Problem to solve>
Without changing a single character, copy every record below.

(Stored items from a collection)
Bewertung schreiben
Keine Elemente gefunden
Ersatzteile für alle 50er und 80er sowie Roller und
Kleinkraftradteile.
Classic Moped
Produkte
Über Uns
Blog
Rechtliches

Solution for this problem>
Bewertung schreiben
Keine Elemente gefunden
Ersatzteile für alle 50er und 80er sowie Roller und
Kleinkraftradteile.
Classic Moped
Produkte
Über Uns
Blog
Rechtliches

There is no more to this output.